The players did all they could to leave the Munster final behind and channel their energies towards the semi-final. They celebrated the Munster final win and on the Monday night they brought the cup to the captain Donal O'Grady's home in Ballingarry. The next night they were back in training. "We did a recovery session," recalls O'Donnell. "We had a good chat about what we were going to do over the next few weeks."

A round of local club games in the six-week lead-up to the Clare game skewered the county team's preparations. "Normally we would build from three weeks out, but we had to change that slightly to allow some recovery after they were with their clubs," says O'Donnell. "Again, small things like that probably all add up."

As for their free-taking, there was little that could be done, with Hannon landing two from six in the first half, one of those misses a shot from in front of goal from well within range. Colin Ryan had a perfect nine from nine

"In fairness, Declan (Hannon) had a very good year, he played very well; apart from his scoring, his contribution from general play was very good, his work rate was excellent. In training Shane and Declan were taking frees and at the time Declan was shooting better than Shane. It was just one of those things, he obviously learned from it and put it behind him. And Clare hit frees from 90 yards and did not miss any."

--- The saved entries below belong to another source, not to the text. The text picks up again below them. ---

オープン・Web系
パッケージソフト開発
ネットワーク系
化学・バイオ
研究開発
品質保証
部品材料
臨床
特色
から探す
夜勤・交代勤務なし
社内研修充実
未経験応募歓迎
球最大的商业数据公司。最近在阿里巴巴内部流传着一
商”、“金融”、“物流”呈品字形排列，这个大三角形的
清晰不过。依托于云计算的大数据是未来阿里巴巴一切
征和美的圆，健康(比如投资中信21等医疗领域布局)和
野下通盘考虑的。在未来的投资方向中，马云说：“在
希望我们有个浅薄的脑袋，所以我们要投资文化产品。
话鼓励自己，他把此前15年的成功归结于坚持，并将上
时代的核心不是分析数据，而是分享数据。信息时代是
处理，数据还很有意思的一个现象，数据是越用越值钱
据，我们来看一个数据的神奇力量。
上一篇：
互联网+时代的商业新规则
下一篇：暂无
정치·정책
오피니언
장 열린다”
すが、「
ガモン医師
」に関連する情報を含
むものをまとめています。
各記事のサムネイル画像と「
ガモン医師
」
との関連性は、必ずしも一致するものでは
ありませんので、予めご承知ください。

At half-time, losing 0-6 to 1-10, they felt they could still get back in the game. "It didn't look good at the time but it still wasn't beyond our capabilities (to get back). I suppose again they never looked like scoring a goal but there was a bit of concern around the half-back line and midfield and they were shooting from there and they were going over.

"They hit some very good long-range points, from bad angles. I don't think there is a lot you can do about it. If I was a back and marking Tony Kelly and he was shooting from 80 yards from near the sideline, I would nearly be inclined to leave him and take my chance."

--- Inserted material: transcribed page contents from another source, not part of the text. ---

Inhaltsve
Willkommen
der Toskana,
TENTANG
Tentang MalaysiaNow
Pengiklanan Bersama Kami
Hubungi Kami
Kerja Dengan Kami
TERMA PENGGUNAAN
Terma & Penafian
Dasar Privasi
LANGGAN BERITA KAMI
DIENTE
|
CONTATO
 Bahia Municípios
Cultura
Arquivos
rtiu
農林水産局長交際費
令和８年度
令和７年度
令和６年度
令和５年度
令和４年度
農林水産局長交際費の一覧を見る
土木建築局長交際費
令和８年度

Afterwards, in the few words that they could muster in the dressing room, there was a message that winning a Munster title was not enough. They wanted to get back and win an All-Ireland. Losing their Munster title this year didn't devastate the side and their frame of mind in the quarter-final was impressive. Apart from the absence of hype, and the emergence of a new management team, Limerick have also gone back to a more direct, traditional style.

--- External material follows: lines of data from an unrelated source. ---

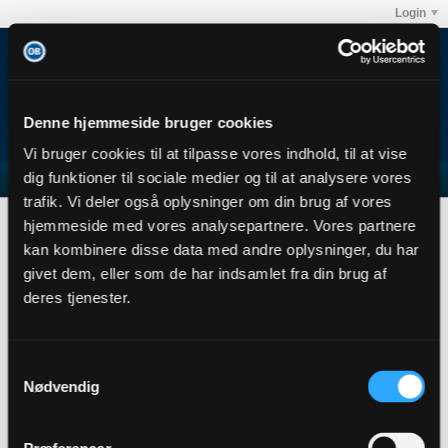
Login
Denne hjemmeside bruger cookies
Vi bruger cookies til at tilpasse vores indhold, til at vise
dig funktioner til sociale medier og til at analysere vores
trafik. Vi deler også oplysninger om din brug af vores
TheStenum
hjemmeside med vores analysepartnere. Vores partnere
User Profile
kan kombinere disse data med andre oplysninger, du har
givet dem, eller som de har indsamlet fra din brug af
TheStenum
deres tjenester.
Junior Member
Sidste handling: 25-09-2015, 22:48
Joined: 19-09-2015
Samtykkevalg
Location: Odense
Nødvendig
Abonnementer
0
Subscribers
0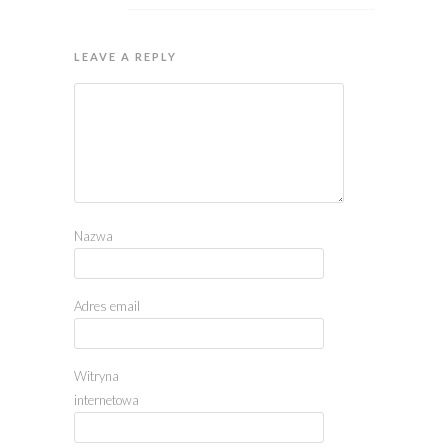
LEAVE A REPLY
Nazwa
Adres email
Witryna
internetowa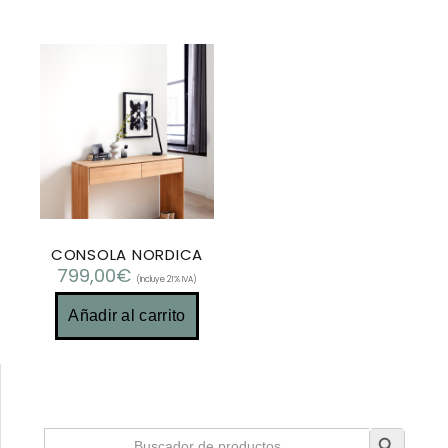
CONSOLA NORDICA
799,00
€
(Incluye 21% IVA)
Añadir al carrito
Botón de búsqueda
Buscar:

The short passing which was a feature of their play last year has been discarded. Kevin Downes and Shane Dowling are starting, rather than being used as impact subs, and Hickey has recovered from injury and has reverted to a defensive role. They face a Kilkenny team they pressed hard in the All-Ireland quarter-final in Thurles two years ago. They look comfortable in their own skin.

They will face up to Kilkenny with none of the huge expectations of last year's run

Allen's departure created the need for a fourth management appointment in five years. Donal O'Grady's surprise decision to leave after the league could have been a destabilising factor, but it appears to have had the opposite effect. Dave Clarke came in as a selector and they reverted to a game which is more familiar and trusted. The performances have stood the test. But today's game will ask more searching questions. They meet a team that's an old hand at matches and occasions like this.

But motivation won't be a worry. They need only think back to how last year's visit panned out and the months of sombre reflection that followed. Of the four semi-finalists in 2013, they were the one that suffered most; Dublin at least performed. A team holiday that was being planned never happened which might reflect their rising level of ambition. A Munster medal, while welcome, did not a great season make. When they regrouped for the Munster medal presentation, this season's league was already under way and their sights were set on the future. "There was a meal but no celebrations," says O'Donnell. "It was a lax enough affair."

The abiding memory was not of winning Munster, great as it was, but of losing to Clare. Every rescreening of those moments when they lifted the MacCarthy Cup can't have been viewed by Limerick's hurlers without a terrible sense of lost opportunity.

But time is a great healer. Opportunity knocks once more.